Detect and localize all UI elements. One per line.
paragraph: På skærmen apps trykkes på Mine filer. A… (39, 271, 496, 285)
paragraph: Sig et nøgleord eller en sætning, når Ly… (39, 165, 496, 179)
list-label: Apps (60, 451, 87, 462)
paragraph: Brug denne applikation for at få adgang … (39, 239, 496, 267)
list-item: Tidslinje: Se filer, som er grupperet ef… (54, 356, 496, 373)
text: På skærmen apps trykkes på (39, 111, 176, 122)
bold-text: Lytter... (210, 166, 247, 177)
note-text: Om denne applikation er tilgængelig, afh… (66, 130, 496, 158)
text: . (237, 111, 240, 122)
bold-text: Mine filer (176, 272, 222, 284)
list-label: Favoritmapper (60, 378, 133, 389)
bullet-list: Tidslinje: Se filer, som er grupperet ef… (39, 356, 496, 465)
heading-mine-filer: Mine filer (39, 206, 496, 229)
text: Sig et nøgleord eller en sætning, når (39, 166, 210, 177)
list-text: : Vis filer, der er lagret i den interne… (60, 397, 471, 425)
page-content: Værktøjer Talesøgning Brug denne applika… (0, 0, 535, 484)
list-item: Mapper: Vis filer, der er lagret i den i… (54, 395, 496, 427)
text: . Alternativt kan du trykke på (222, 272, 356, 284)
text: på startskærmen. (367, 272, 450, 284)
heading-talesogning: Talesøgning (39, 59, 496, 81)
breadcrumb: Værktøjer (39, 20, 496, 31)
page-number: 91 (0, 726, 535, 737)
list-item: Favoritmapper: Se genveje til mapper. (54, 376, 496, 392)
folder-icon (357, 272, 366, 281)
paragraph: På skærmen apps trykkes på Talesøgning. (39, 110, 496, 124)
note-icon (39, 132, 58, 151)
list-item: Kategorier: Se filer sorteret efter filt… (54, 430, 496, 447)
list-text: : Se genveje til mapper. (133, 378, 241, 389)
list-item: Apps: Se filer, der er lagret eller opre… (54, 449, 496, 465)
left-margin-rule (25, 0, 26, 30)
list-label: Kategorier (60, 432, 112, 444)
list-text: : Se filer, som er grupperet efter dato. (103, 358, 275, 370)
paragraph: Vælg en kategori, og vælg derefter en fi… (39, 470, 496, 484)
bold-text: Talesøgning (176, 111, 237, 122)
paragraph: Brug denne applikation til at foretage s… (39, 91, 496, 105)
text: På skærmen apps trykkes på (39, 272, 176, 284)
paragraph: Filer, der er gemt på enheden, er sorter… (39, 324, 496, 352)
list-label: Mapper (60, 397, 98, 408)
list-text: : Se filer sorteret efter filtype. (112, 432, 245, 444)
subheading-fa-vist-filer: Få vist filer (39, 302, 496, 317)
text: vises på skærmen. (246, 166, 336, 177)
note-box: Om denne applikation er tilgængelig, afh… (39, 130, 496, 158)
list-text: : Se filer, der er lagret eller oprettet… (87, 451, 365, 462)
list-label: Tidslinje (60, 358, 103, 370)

◆ ◆ ◆ ◆ ◆

• ASSIGNMENT: Find each line in the material above that carries the string "applikation", and copy it.

• WRITTEN SOLUTION:
paragraph: Brug denne applikation for at få adgang … (39, 239, 496, 267)
note-text: Om denne applikation er tilgængelig, afh… (66, 130, 496, 158)
paragraph: Brug denne applikation til at foretage s… (39, 91, 496, 105)
note-box: Om denne applikation er tilgængelig, afh… (39, 130, 496, 158)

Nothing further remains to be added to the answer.